[RAW DATA]:
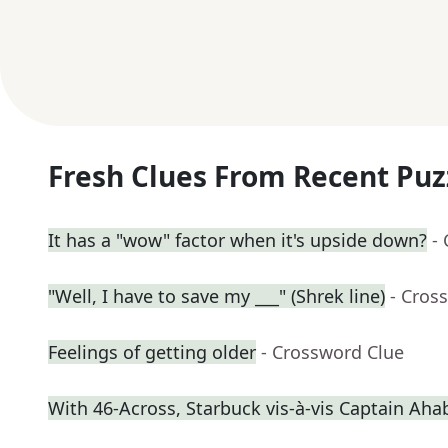
Fresh Clues From Recent Puz
It has a "wow" factor when it's upside down?
-
"Well, I have to save my ___" (Shrek line)
- Cros
Feelings of getting older
- Crossword Clue
With 46-Across, Starbuck vis-à-vis Captain Aha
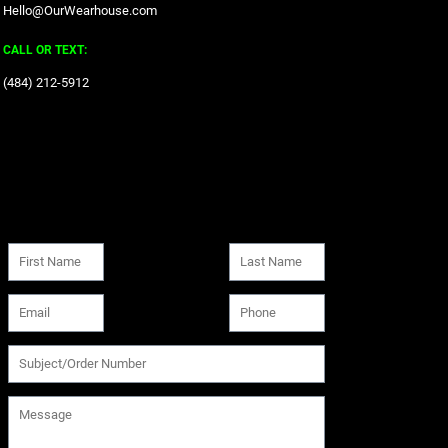
Hello@OurWearhouse.com
CALL OR TEXT:
‪(484) 212-5912‬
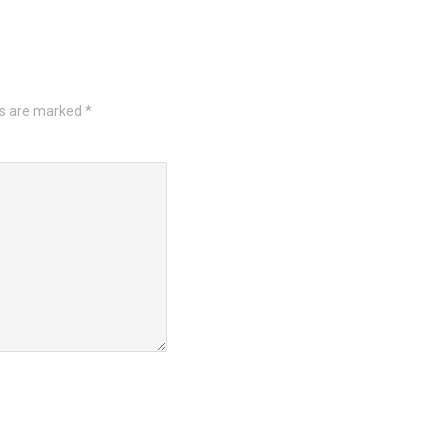
ds are marked
*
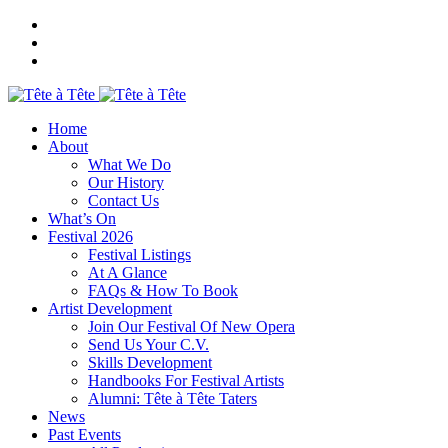
Home
About
What We Do
Our History
Contact Us
What’s On
Festival 2026
Festival Listings
At A Glance
FAQs & How To Book
Artist Development
Join Our Festival Of New Opera
Send Us Your C.V.
Skills Development
Handbooks For Festival Artists
Alumni: Tête à Tête Taters
News
Past Events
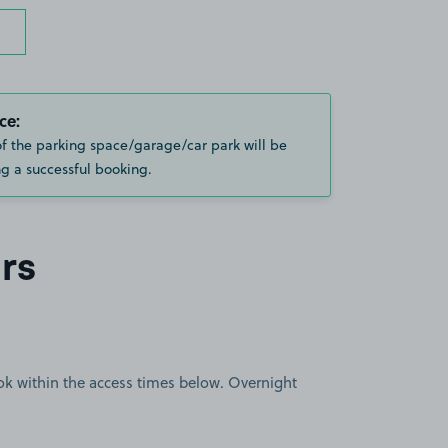
ce:
of the parking space/garage/car park will be
g a successful booking.
rs
book within the access times below. Overnight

[ACTIVITY]:
Transcribe the listing exactly. Its images are to be omitted.

[TASK OUTPUT]:
Fresh Clues From Recent Puz
It has a "wow" factor when it's upside down?
-
"Well, I have to save my ___" (Shrek line)
- Cros
Feelings of getting older
- Crossword Clue
With 46-Across, Starbuck vis-à-vis Captain Aha
Hello@OurWearhouse.com
CALL OR TEXT:
‪(484) 212-5912‬
ds are marked
*
Home
About
What We Do
Our History
Contact Us
What’s On
Festival 2026
Festival Listings
At A Glance
FAQs & How To Book
Artist Development
Join Our Festival Of New Opera
Send Us Your C.V.
Skills Development
Handbooks For Festival Artists
Alumni: Tête à Tête Taters
News
Past Events
ce:
of the parking space/garage/car park will be
g a successful booking.
rs
book within the access times below. Overnight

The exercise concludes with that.